Tor


Tor is a network that allows you to transmit data anonymously over the Internet. Users can send emails, surf the Internet, or use Instant Messenger via the Tor network without the data being accessible by third parties.

Background[edit]

The Tor network originated in 2000 when a researcher at the University of Cambridge began working on a secure network. It was planned to be used for institutions such as the US government or the military but a first alpha version was finally presented to the public in 2002. The name of the network is derived from its project name “The Onion Routing.”

In its initial phase between 2002 and 2004, three US institutions were involved in Tor’s development. The network was then supported by the Electronic Frontier Foundation.

Today, almost two-thirds of the project is financed by the US government and a third by private sponsors. Nearly 40 million people worldwide use the Tor network for encrypted and anonymous data transfers.

How it works[edit]

To use Tor, you first have to install the Tor Client to connect to the network. Shortly after installation, the program downloads a digitally signed collection of all available servers. “Directory servers” keep this list. When the client is started, the program selects a random route over three servers from the list. The connection between the servers is encrypted. At intervals of 10 minutes, the connection changes, three new servers are selected, and the client creates a new “tunnel” via these servers. Once the routing is established, files can eventually be sent over this connection.

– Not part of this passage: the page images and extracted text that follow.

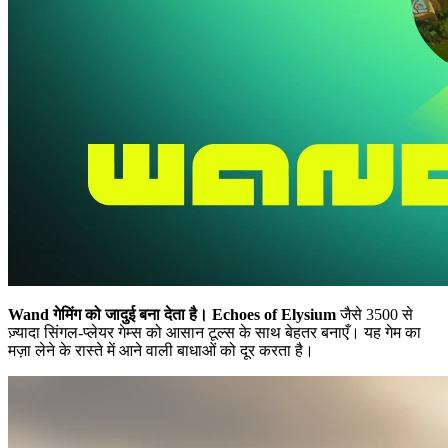
Wand गेमिंग को जादुई बना देता है।
Echoes of Elysium
जैसे 3500 से
ज़्यादा सिंगल-प्लेयर गेम्स को आसान टूल्स के साथ बेहतर बनाएँ। यह गेम का
मज़ा लेने के रास्ते में आने वाली बाधाओं को दूर करता है।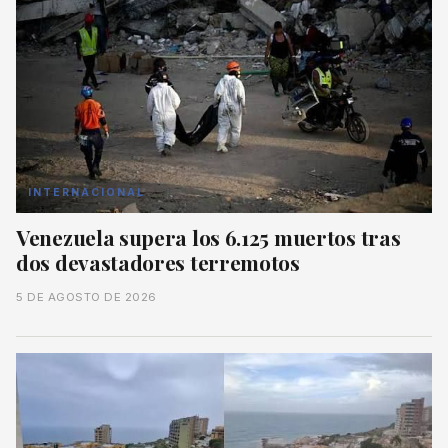
INTERNACIONAL
Venezuela supera los 6.125 muertos tras
dos devastadores terremotos
5 DE AGOSTO DE 2026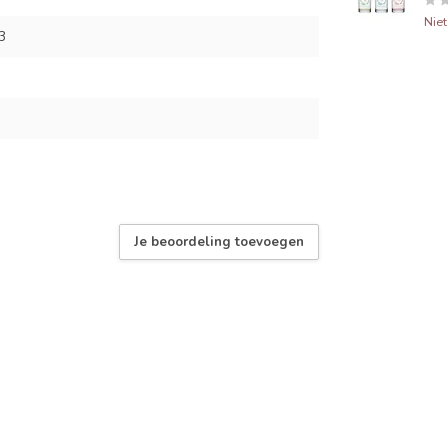
Nie
3
Je beoordeling toevoegen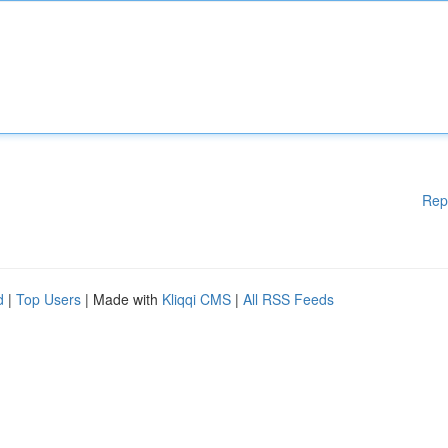
Rep
d
|
Top Users
| Made with
Kliqqi CMS
|
All RSS Feeds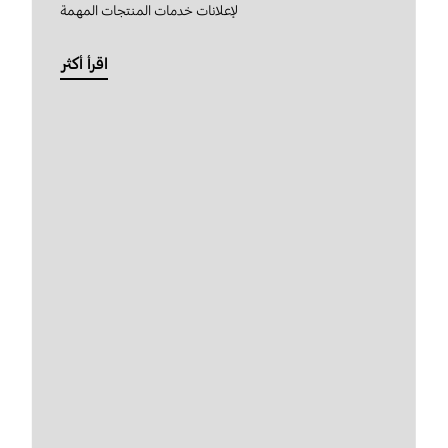
لإعلانات خدمات المنتجات المهمة
اقرأ أكثر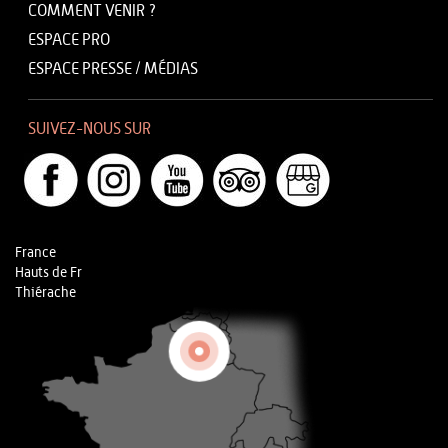
COMMENT VENIR ?
ESPACE PRO
ESPACE PRESSE / MÉDIAS
SUIVEZ-NOUS SUR
France
Hauts de Fr
Thiérache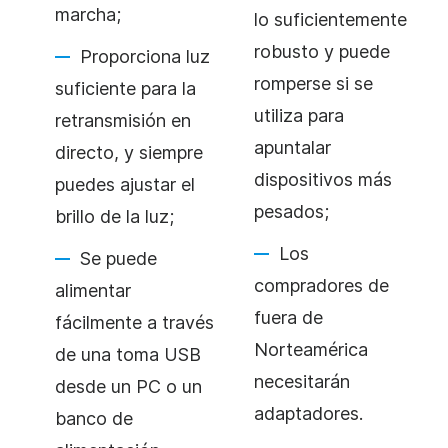
marcha;
lo suficientemente
robusto y puede
Proporciona luz
romperse si se
suficiente para la
utiliza para
retransmisión en
apuntalar
directo, y siempre
dispositivos más
puedes ajustar el
pesados;
brillo de la luz;
Los
Se puede
compradores de
alimentar
fuera de
fácilmente a través
Norteamérica
de una toma USB
necesitarán
desde un PC o un
adaptadores.
banco de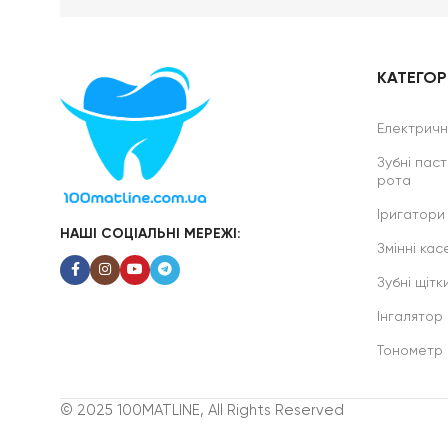
КАТЕГОРІ
Електричні
Зубні паст
рота
Іригатори
НАШІ СОЦІАЛЬНІ МЕРЕЖІ:
Змінні касе
Зубні щітк
Інгалятор
Тонометр
© 2025 100MATLINE, All Rights Reserved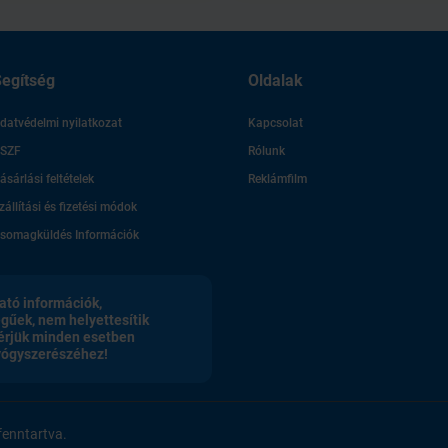
egítség
Oldalak
datvédelmi nyilatkozat
Kapcsolat
SZF
Rólunk
ásárlási feltételek
Reklámfilm
zállítási és fizetési módok
somagküldés Információk
ató információk,
egűek, nem helyettesítik
érjük minden esetben
gyógyszerészéhez!
enntartva.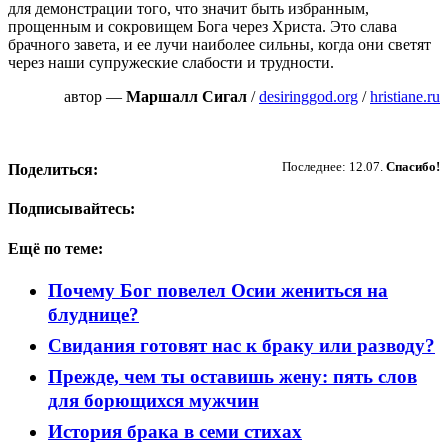
для демонстрации того, что значит быть избранным,
прощенным и сокровищем Бога через Христа. Это слава
брачного завета, и ее лучи наиболее сильны, когда они светят
через наши супружеские слабости и трудности.
автор —
Маршалл Сигал
/
desiringgod.org
/
hristiane.ru
Пожертвовать
Последнее: 12.07.
Спасибо!
Поделиться:
Подписывайтесь:
Ещё по теме:
Почему Бог повелел Осии жениться на
блуднице?
Свидания готовят нас к браку или разводу?
Прежде, чем ты оставишь жену: пять слов
для борющихся мужчин
История брака в семи стихах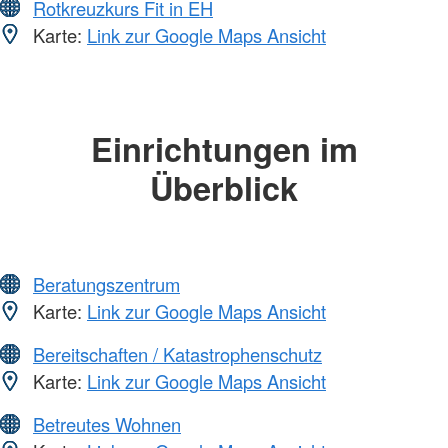
Rotkreuzkurs Fit in EH
Karte:
Link zur Google Maps Ansicht
Einrichtungen im
Überblick
Beratungszentrum
Karte:
Link zur Google Maps Ansicht
Bereitschaften / Katastrophenschutz
Karte:
Link zur Google Maps Ansicht
Betreutes Wohnen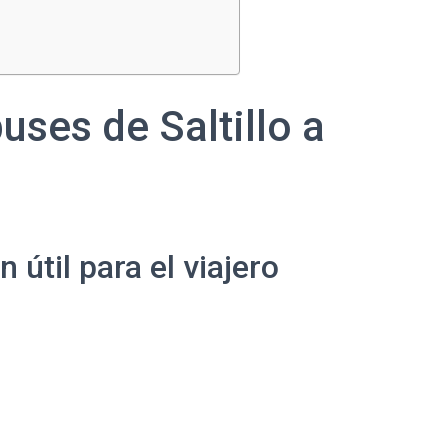
uses de Saltillo a
útil para el viajero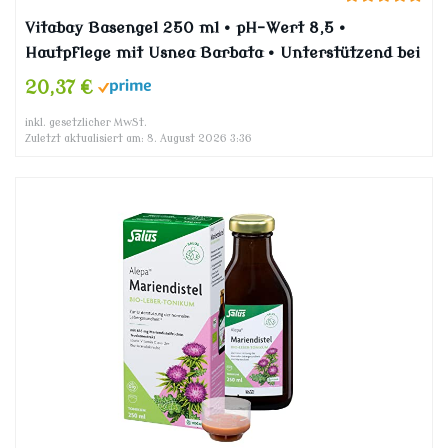
Vitabay Basengel 250 ml • pH-Wert 8,5 •
Hautpflege mit Usnea Barbata • Unterstützend bei
Basenkuren
20,37 €
inkl. gesetzlicher MwSt.
Zuletzt aktualisiert am: 8. August 2026 3:36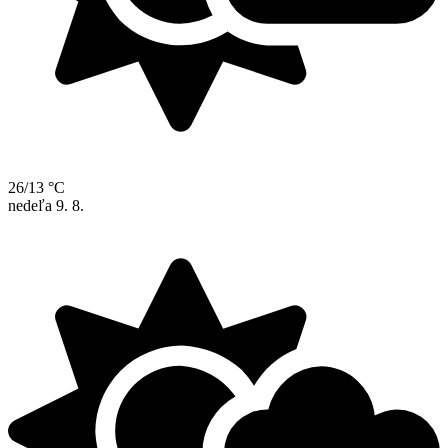
26/13 °C
nedeľa
9. 8.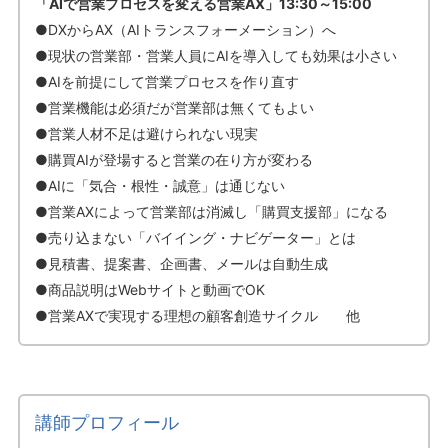
「AIで営業プロセスを変える営業AX」13:30～15:00
●DXからAX（AIトランスフォーメーション）へ
●現状の営業部・営業人員にAIを導入しても効果は小さい
●AIを前提にして営業プロセスを作り直す
●営業機能は必須だが営業部は無くてもよい
●営業人材不足は避けられない現実
●購買AIが登場すると営業の在り方が変わる
●AIに「気合・根性・誠意」は通じない
●営業AXによって営業部は消滅し「購買支援部」になる
●売り込まない「バイイング・ナビゲーター」とは
●見積書、提案書、企画書、メールは自動生成
●商品説明はWebサイトと動画でOK
●営業AXで実現する理想の顧客創造サイクル 他
講師プロフィール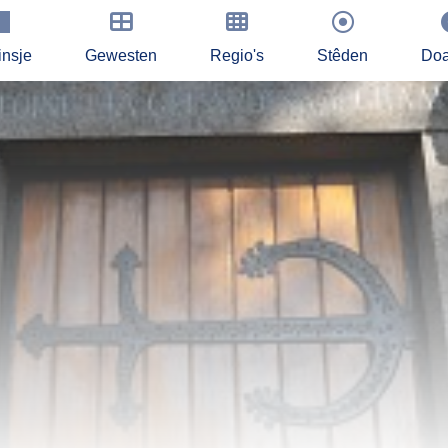
insje
Gewesten
Regio's
Stêden
Doa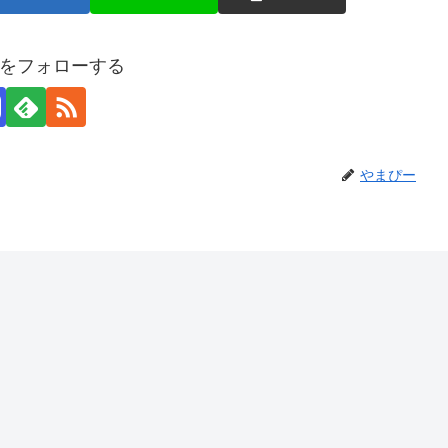
をフォローする
やまぴー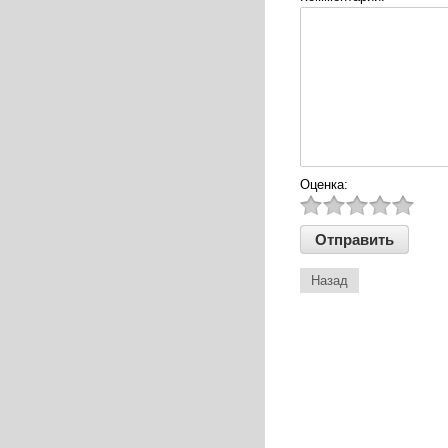
Оценка:
Назад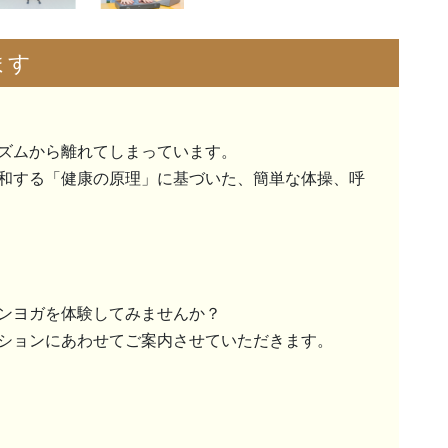
ます
ズムから離れてしまっています。
和する「健康の原理」に基づいた、簡単な体操、呼
ンヨガを体験してみませんか？
ションにあわせてご案内させていただきます。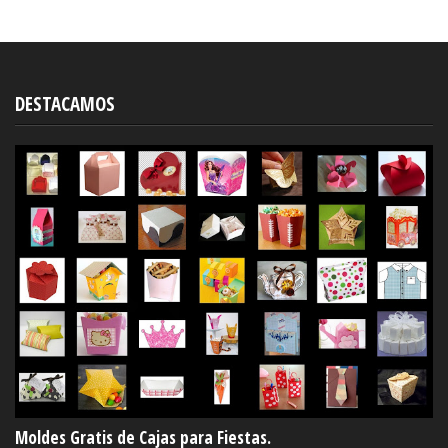
DESTACAMOS
Moldes Gratis de Cajas para Fiestas.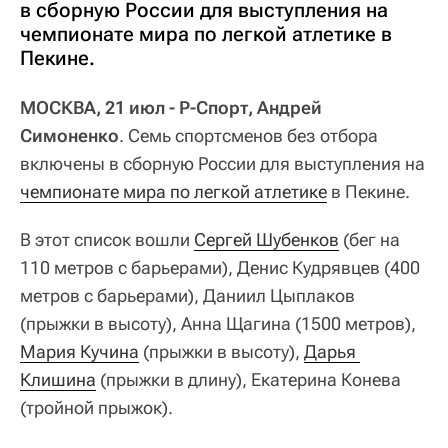
в сборную России для выступления на
чемпионате мира по легкой атлетике в
Пекине.
МОСКВА, 21 июл - Р-Спорт, Андрей
Симоненко
. Семь спортсменов без отбора
включены в сборную России для выступления на
чемпионате мира по легкой атлетике
в Пекине.
В этот список вошли
Сергей Шубенков
(бег на
110 метров с барьерами), Денис Кудрявцев (400
метров с барьерами), Даниил Цыплаков
(прыжки в высоту), Анна Щагина (1500 метров),
Мария Кучина
(прыжки в высоту),
Дарья 
Клишина
(прыжки в длину), Екатерина Конева
(тройной прыжок).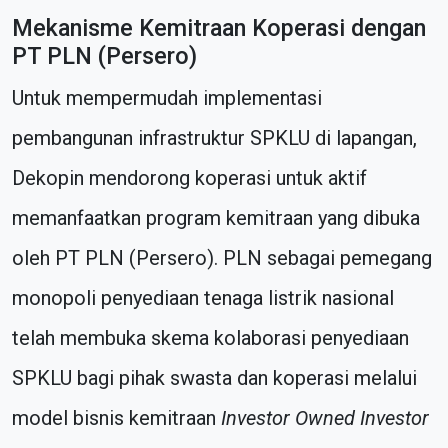
Mekanisme Kemitraan Koperasi dengan
PT PLN (Persero)
Untuk mempermudah implementasi
pembangunan infrastruktur SPKLU di lapangan,
Dekopin mendorong koperasi untuk aktif
memanfaatkan program kemitraan yang dibuka
oleh PT PLN (Persero). PLN sebagai pemegang
monopoli penyediaan tenaga listrik nasional
telah membuka skema kolaborasi penyediaan
SPKLU bagi pihak swasta dan koperasi melalui
model bisnis kemitraan
Investor Owned Investor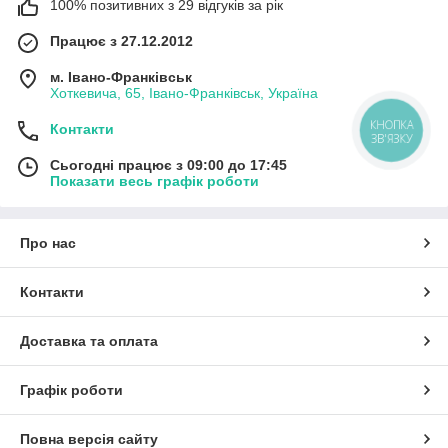
100% позитивних з 29 відгуків за рік
Працює з 27.12.2012
м. Івано-Франківськ
Хоткевича, 65, Івано-Франківськ, Україна
КНОПКА
Контакти
ЗВ'ЯЗКУ
Сьогодні працює з 09:00 до 17:45
Показати весь графік роботи
Про нас
Контакти
Доставка та оплата
Графік роботи
Повна версія сайту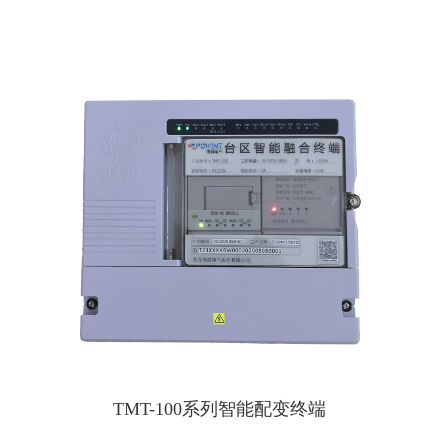
TMT-100系列智能配变终端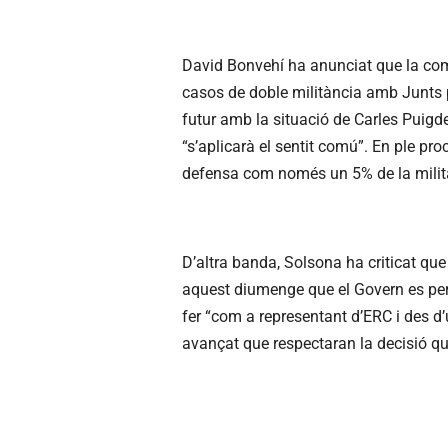
David Bonvehí ha anunciat que la comi
casos de doble militància amb Junts 
futur amb la situació de Carles Puig
“s’aplicarà el sentit comú”. En ple pr
defensa com només un 5% de la militàn
D’altra banda, Solsona ha criticat que
aquest diumenge que el Govern es pe
fer “com a representant d’ERC i des d’u
avançat que respectaran la decisió qu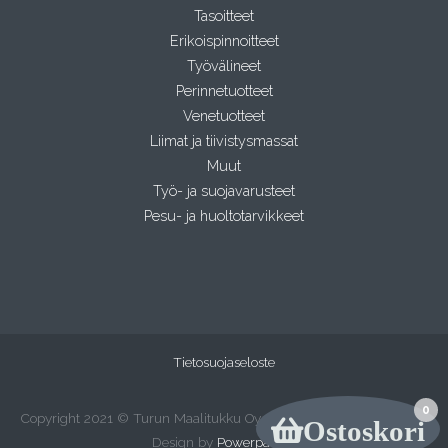
Tasoitteet
Erikoispinnoitteet
Työvälineet
Perinnetuotteet
Venetuotteet
Liimat ja tiivistysmassat
Muut
Työ- ja suojavarusteet
Pesu- ja huoltotarvikkeet
Tietosuojaseloste
0
Copyright 2021 © Turun Maalitukku Oy. Kaikki oikeudet pidätetään.
Ostoskori
Design by
Powerpanda
.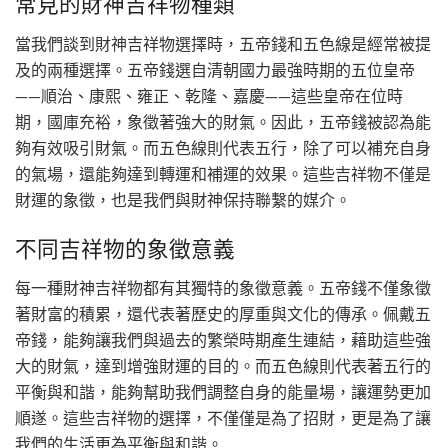
常見的財神吉祥物種類
當我們談到財神吉祥物選擇時，五帝錢和五色線是經常被提
及的兩種選擇。五帝錢選自清朝國力最強時期的五位皇帝
——順治、康熙、雍正、乾隆、嘉慶——這些皇帝在位時
期，國庫充裕，象徵著強大的財氣。因此，五帝錢被認為能
夠有效吸引財氣。而五色線則代表五行，除了可以補充自身
的氣場，還能夠達到轉運和補運的效果。這些吉祥物不僅是
財運的象徵，也是我們與財神保持聯繫的媒介。
不同吉祥物的象徵意義
每一種財神吉祥物都有其獨特的象徵意義。五帝錢不僅象徵
著財富的積累，還代表著歷史的厚重與文化的傳承。佩戴五
帝錢，能夠讓我們與過去的繁榮時期產生連結，藉助這些強
大的財氣，達到增強財運的目的。而五色線則代表著五行的
平衡與和諧，能夠幫助我們調整自身的能量場，讓運勢更加
順遂。這些吉祥物的選擇，不僅僅是為了招財，更是為了讓
我們的生活更為平衡與和諧。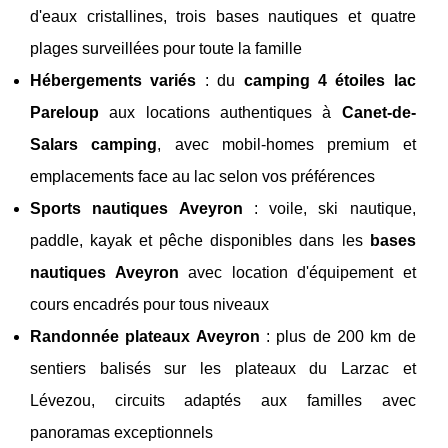
d'eaux cristallines, trois bases nautiques et quatre
plages surveillées pour toute la famille
Hébergements variés
: du
camping 4 étoiles lac
Pareloup
aux locations authentiques à
Canet-de-
Salars camping
, avec mobil-homes premium et
emplacements face au lac selon vos préférences
Sports nautiques Aveyron
: voile, ski nautique,
paddle, kayak et pêche disponibles dans les
bases
nautiques Aveyron
avec location d'équipement et
cours encadrés pour tous niveaux
Randonnée plateaux Aveyron
: plus de 200 km de
sentiers balisés sur les plateaux du Larzac et
Lévezou, circuits adaptés aux familles avec
panoramas exceptionnels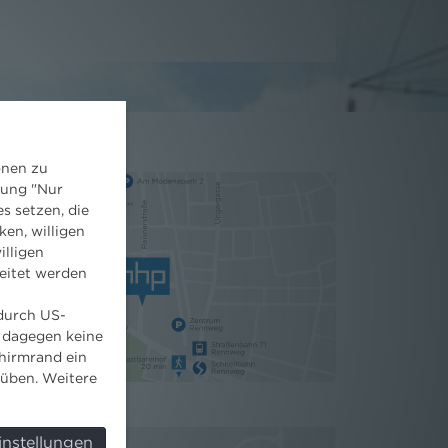
onen zu
dung "Nur
s setzen, die
ken, willigen
illigen
eitet werden
 durch US-
 dagegen keine
hirmrand ein
süben. Weitere
instellungen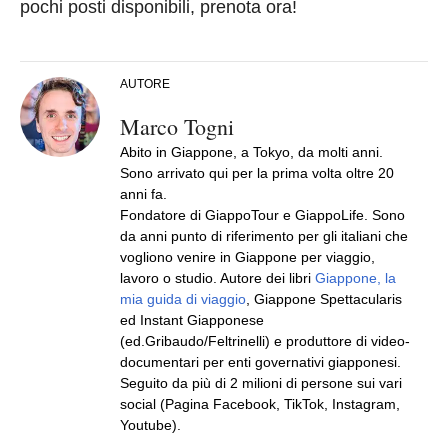
pochi posti disponibili, prenota ora!
AUTORE
Marco Togni
Abito in Giappone, a Tokyo, da molti anni.
Sono arrivato qui per la prima volta oltre 20
anni fa.
Fondatore di GiappoTour e GiappoLife. Sono
da anni punto di riferimento per gli italiani che
vogliono venire in Giappone per viaggio,
lavoro o studio. Autore dei libri
Giappone, la
mia guida di viaggio
, Giappone Spettacularis
ed Instant Giapponese
(ed.Gribaudo/Feltrinelli) e produttore di video-
documentari per enti governativi giapponesi.
Seguito da più di 2 milioni di persone sui vari
social (Pagina Facebook, TikTok, Instagram,
Youtube).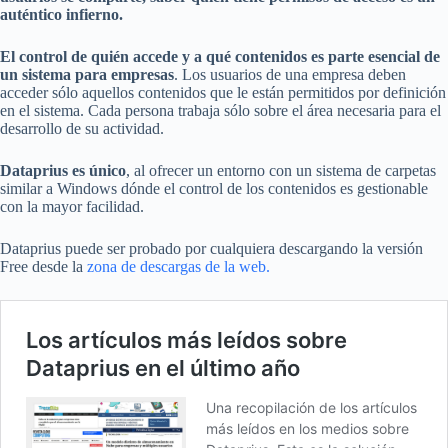
auténtico infierno.
El control de quién accede y a qué contenidos es parte esencial de
un sistema para empresas
. Los usuarios de una empresa deben
acceder sólo aquellos contenidos que le están permitidos por definición
en el sistema. Cada persona trabaja sólo sobre el área necesaria para el
desarrollo de su actividad.
Dataprius es único
, al ofrecer un entorno con un sistema de carpetas
similar a Windows dónde el control de los contenidos es gestionable
con la mayor facilidad.
Dataprius puede ser probado por cualquiera descargando la versión
Free desde la
zona de descargas de la web.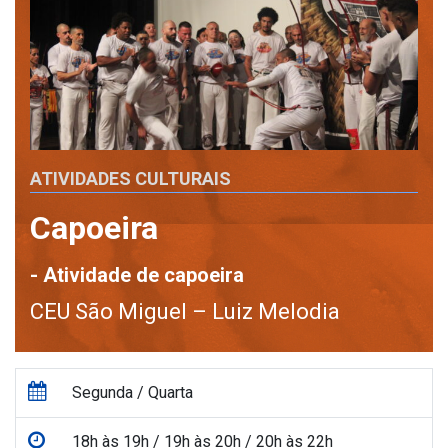
ATIVIDADES CULTURAIS
Capoeira
- Atividade de capoeira
CEU São Miguel – Luiz Melodia
Segunda / Quarta
18h às 19h / 19h às 20h / 20h às 22h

Some browsers, such as DuckDuckGo, provide a pre-setting for using Tor.

Encrypted data sent via the Tor network supposedly cannot even be decrypted by intelligence services such as the NSA.

Criticism[edit]

While advocates and supporters of Tor argue that the network is helping many people in dictatorships and totalitarian systems to communicate, there are also critical voices, which are questioning the anonymity of the network as it is clear that Tor is also used by criminals to escape prosecution. For example, Bot networks are controlled via Tor.